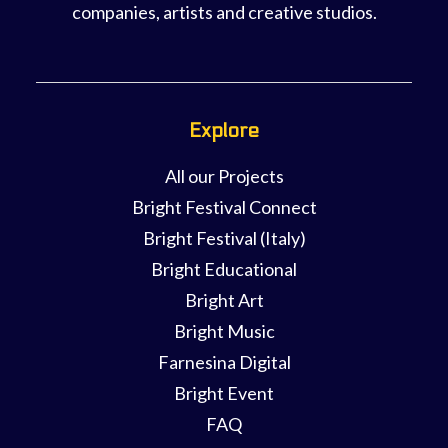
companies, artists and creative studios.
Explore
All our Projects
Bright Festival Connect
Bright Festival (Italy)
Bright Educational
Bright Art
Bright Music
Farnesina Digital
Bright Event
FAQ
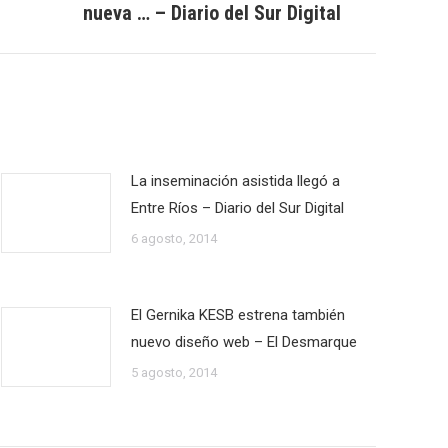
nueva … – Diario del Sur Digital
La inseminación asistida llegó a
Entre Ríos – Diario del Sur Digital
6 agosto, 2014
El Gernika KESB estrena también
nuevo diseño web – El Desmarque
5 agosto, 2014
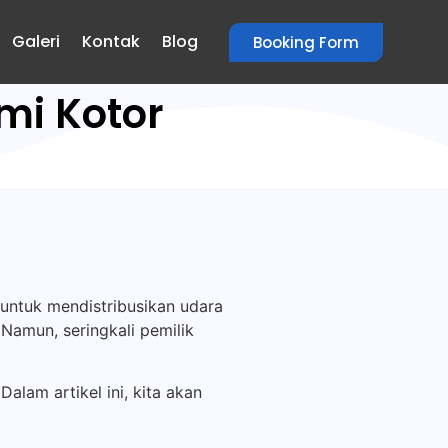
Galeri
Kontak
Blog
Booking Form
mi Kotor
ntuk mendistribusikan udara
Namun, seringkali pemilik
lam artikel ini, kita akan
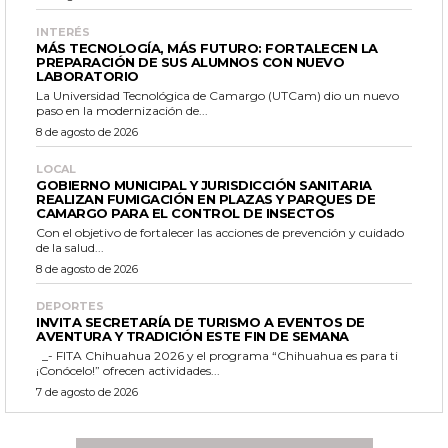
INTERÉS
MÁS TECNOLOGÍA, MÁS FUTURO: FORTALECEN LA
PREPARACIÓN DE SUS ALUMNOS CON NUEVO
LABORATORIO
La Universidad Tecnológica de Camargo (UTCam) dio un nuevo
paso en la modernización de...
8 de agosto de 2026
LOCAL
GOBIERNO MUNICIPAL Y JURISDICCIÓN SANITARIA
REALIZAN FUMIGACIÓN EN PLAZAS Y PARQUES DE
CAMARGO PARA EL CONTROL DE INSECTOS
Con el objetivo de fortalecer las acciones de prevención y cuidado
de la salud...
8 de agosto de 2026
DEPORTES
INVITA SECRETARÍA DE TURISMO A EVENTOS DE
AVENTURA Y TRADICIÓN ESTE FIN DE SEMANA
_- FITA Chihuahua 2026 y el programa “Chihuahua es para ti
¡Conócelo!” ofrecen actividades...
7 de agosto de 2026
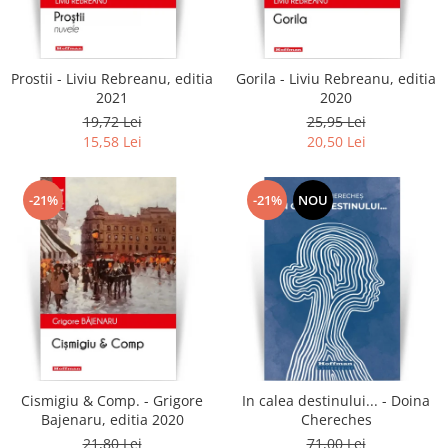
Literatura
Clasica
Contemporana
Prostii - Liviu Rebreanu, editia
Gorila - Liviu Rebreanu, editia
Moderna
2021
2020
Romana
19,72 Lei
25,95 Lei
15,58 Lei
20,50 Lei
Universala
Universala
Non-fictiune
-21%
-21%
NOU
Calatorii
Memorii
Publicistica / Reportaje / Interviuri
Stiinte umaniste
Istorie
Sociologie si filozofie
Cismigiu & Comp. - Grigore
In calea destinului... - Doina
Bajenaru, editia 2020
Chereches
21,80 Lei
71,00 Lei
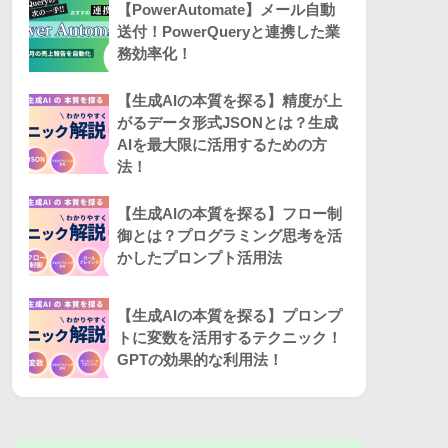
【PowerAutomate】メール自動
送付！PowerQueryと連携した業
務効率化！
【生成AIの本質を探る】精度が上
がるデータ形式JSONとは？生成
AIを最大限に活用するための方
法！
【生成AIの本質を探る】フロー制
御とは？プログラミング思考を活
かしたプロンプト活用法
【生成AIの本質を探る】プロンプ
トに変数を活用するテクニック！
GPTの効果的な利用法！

────────

All of the entries above are to be duplicated exactly, with every image left out.

### OUTPUT OF THE TASK
companies, artists and creative studios.
Explore
All our Projects
Bright Festival Connect
Bright Festival (Italy)
Bright Educational
Bright Art
Bright Music
Farnesina Digital
Bright Event
FAQ
nueva … – Diario del Sur Digital
La inseminación asistida llegó a
Entre Ríos – Diario del Sur Digital
6 agosto, 2014
El Gernika KESB estrena también
nuevo diseño web – El Desmarque
5 agosto, 2014
Galeri
Kontak
Blog
Booking Form
mi Kotor
ntuk mendistribusikan udara
Namun, seringkali pemilik
lam artikel ini, kita akan
INTERÉS
MÁS TECNOLOGÍA, MÁS FUTURO: FORTALECEN LA
PREPARACIÓN DE SUS ALUMNOS CON NUEVO
LABORATORIO
La Universidad Tecnológica de Camargo (UTCam) dio un nuevo
paso en la modernización de...
8 de agosto de 2026
LOCAL
GOBIERNO MUNICIPAL Y JURISDICCIÓN SANITARIA
REALIZAN FUMIGACIÓN EN PLAZAS Y PARQUES DE
CAMARGO PARA EL CONTROL DE INSECTOS
Con el objetivo de fortalecer las acciones de prevención y cuidado
de la salud...
8 de agosto de 2026
DEPORTES
INVITA SECRETARÍA DE TURISMO A EVENTOS DE
AVENTURA Y TRADICIÓN ESTE FIN DE SEMANA
_- FITA Chihuahua 2026 y el programa “Chihuahua es para ti
¡Conócelo!” ofrecen actividades...
7 de agosto de 2026
Literatura
Clasica
Contemporana
Prostii - Liviu Rebreanu, editia
Gorila - Liviu Rebreanu, editia
Moderna
2021
2020
Romana
19,72 Lei
25,95 Lei
15,58 Lei
20,50 Lei
Universala
Universala
Non-fictiune
-21%
-21%
NOU
Calatorii
Memorii
Publicistica / Reportaje / Interviuri
Stiinte umaniste
Istorie
Sociologie si filozofie
Cismigiu & Comp. - Grigore
In calea destinului... - Doina
Bajenaru, editia 2020
Chereches
21,80 Lei
71,00 Lei
【PowerAutomate】メール自動
送付！PowerQueryと連携した業
務効率化！
【生成AIの本質を探る】精度が上
がるデータ形式JSONとは？生成
AIを最大限に活用するための方
法！
【生成AIの本質を探る】フロー制
御とは？プログラミング思考を活
かしたプロンプト活用法
【生成AIの本質を探る】プロンプ
トに変数を活用するテクニック！
GPTの効果的な利用法！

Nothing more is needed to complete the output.